The Edwardian era roughly spans 1900-1920. It was the time between the ornate Victorian era and the dazzling Roaring Twenties. Edwardian shoes saw more diversity as the years progressed — no longer were women in boots all day long with a growing choice of lower heel Oxfords, pumps, and even flats.
Between the recent Titanic anniversary and the fan favorite Downton Abbey TV show, there has been a renewed interest in this era, both for reenactors and themed event attendees. As I was browsing for new Edwardian styles shoes for my Edwardian Style Boots and Shoes shop page, I went back to my vintage catalogs to see just what styles of shoes were popular for women.
Here is a sampling of Edwardian boots and shoes that I found:
Just like the Victorian era before, Edwardian women continued to wear lace up or button up tall boots. They usually came to mid-calf or a tad lower and laced up 3/4 to all the way. While primarily made of black or deep brown leather, they could also have inserts of canvas or pretty embroidered fabrics into the shaft. Later styles included two tone boots of black and white/ivory. All white/ivory boots were popular for evening attire. The difference between the beginning and end of the Edwardian years was in the shape of the toe, arch and heel shape. These are details I will get into in a future article.
The pull-on boot is an early style of the Chelsea boot. It had one or two elastic panels on the sides and pull tabs on the front and back. It was easy to slip on and off, unlike lace or button boots. They were popular as a home or garden boot, as well as for the elderly.
Edwardian Shoes: Oxfords
Besides boots, the Oxford shoe was an Edwardian shoe era favorite. It featured a moderate heel that laced up the vamp. Most had a toe cap that was a bit taller on the ball so toes had room to wiggle. Oxfords were usually worn as a house or walking shoe with an informal suit or skirt and blouse. A very low heel Oxford with (or usually without) laces was a working woman’s shoe. It was the most comfortable and easiest to clean shoe of the group.
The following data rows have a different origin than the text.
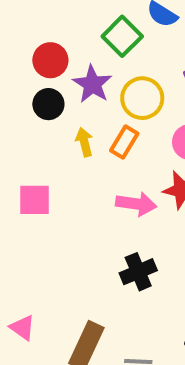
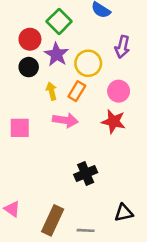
green square: (122, 36) -> (59, 21), moved
pink arrow: (136, 204) -> (65, 120), moved

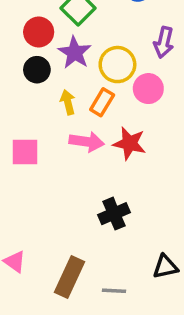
pink circle: (119, 91) -> (148, 89), moved
red star: (114, 122) -> (129, 143), moved

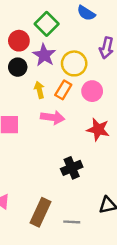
pink circle: (148, 89) -> (92, 91), moved
red star: (129, 143) -> (98, 129), moved

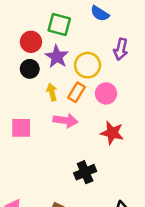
green square: (47, 24) -> (59, 25), turned -30

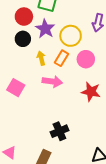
pink square: (21, 128) -> (16, 88), turned 30
black cross: (85, 172) -> (59, 131), moved

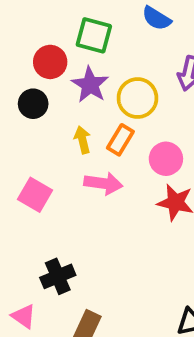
black circle: (23, 39) -> (33, 104), moved
pink circle: (86, 59) -> (166, 159), moved
black cross: (59, 131) -> (58, 276), moved

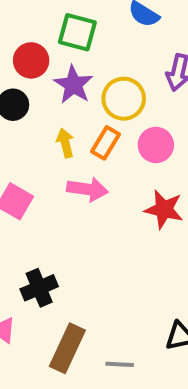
pink circle: (166, 159) -> (156, 145), moved

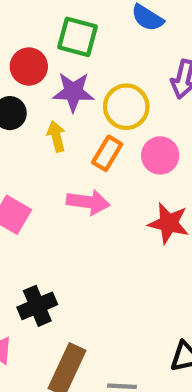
purple star: (73, 85) -> (73, 92), turned -30
yellow arrow: (65, 143) -> (56, 136), moved

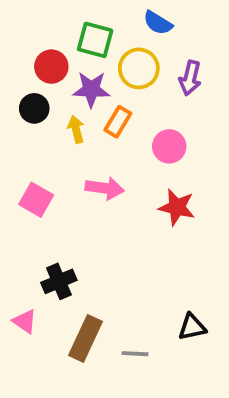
yellow circle: (126, 107) -> (139, 68), moved
orange rectangle: (107, 153) -> (118, 122), moved

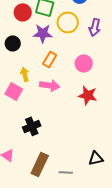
red circle: (51, 67) -> (23, 12), moved
orange rectangle: (118, 122) -> (50, 59), moved
yellow arrow: (76, 129) -> (25, 74), moved
black cross: (59, 281) -> (32, 126), moved

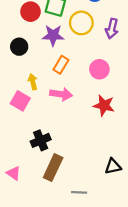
black triangle: (96, 158) -> (113, 166), moved
brown rectangle: (40, 164) -> (53, 168), moved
Edwardian Shoes: Slippers and Pumps
Edwardian slippers were not just for bedrooms. They were evening shoes for dinner, dancing and weddings. The most common style was the Mary Jane with a single strap across the vamp that ended with a button made of pearl, plastic, bone, mother of pearl, metal or crystal. Some slippers featured multiple straps or a single wide button on flap across the vamp. These were often heavily beaded for evening wear. Another style was the “colonial” slipper with a large tongue and buckle that mimiced the style of 18th century shoes.
A simple fancy shoe was the classic pump. Without a strap or lacing they were only worn for standing occasions. They did not do well for dancing or extended walking although I am sure some women did so just fine.
Just like today’s pumps, they were slip-in style with toe decorations. A pom pom, shoe clip, buckle or other sparkling ornament on the top added something special to the shoe, transforming it from day to night.
Edwardian Bedroom Shoes
Slippers also were named for bedroom shoes. Warm and cozy, they came in the colonial, opera, or pump style with a lining of fur, felted wool, or quilted cotton. Many came with a puffy pom pom on top of the the vamp. Other had embroidered designs on the vamp or all over. I wish my bedroom slippers were as pretty as these!